Work order
Some of the lines below need repeating. Reproduce exactly those between the lines holding "छत्तीसगढ़ विधानसभा भवन" and "गणतंत्र पार्टी के", inclusive.

Transcribed page contents

────────

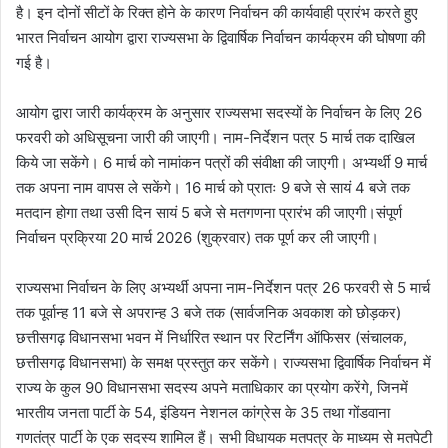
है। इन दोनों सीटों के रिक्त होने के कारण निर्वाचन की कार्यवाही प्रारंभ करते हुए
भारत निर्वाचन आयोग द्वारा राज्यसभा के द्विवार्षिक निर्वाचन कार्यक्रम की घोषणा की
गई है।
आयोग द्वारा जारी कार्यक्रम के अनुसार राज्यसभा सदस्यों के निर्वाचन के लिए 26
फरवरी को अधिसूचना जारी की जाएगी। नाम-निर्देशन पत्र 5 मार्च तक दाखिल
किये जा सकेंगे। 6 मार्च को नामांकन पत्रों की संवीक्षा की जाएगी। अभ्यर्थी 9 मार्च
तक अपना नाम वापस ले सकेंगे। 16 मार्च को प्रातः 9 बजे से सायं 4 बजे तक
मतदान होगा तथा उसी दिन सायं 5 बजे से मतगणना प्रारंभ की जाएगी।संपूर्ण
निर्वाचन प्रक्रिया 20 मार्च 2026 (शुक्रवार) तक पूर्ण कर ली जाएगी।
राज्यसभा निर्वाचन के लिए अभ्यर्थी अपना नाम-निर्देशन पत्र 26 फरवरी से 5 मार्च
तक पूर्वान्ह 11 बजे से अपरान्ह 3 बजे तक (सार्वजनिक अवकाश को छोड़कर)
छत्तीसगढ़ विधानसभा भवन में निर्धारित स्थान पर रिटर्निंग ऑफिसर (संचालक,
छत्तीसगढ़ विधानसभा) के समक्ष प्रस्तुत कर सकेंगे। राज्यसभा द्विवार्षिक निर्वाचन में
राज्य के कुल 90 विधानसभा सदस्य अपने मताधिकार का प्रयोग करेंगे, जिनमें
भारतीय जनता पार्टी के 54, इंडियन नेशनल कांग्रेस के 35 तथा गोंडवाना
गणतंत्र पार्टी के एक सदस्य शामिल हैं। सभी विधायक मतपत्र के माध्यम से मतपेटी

────────

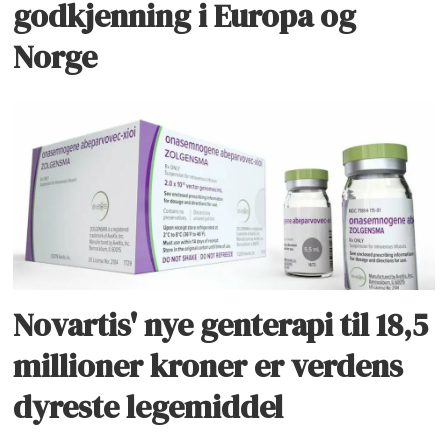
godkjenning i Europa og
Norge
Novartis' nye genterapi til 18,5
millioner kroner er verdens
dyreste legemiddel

────────

Solution
छत्तीसगढ़ विधानसभा भवन में निर्धारित स्थान पर रिटर्निंग ऑफिसर (संचालक,
छत्तीसगढ़ विधानसभा) के समक्ष प्रस्तुत कर सकेंगे। राज्यसभा द्विवार्षिक निर्वाचन में
राज्य के कुल 90 विधानसभा सदस्य अपने मताधिकार का प्रयोग करेंगे, जिनमें
भारतीय जनता पार्टी के 54, इंडियन नेशनल कांग्रेस के 35 तथा गोंडवाना
गणतंत्र पार्टी के एक सदस्य शामिल हैं। सभी विधायक मतपत्र के माध्यम से मतपेटी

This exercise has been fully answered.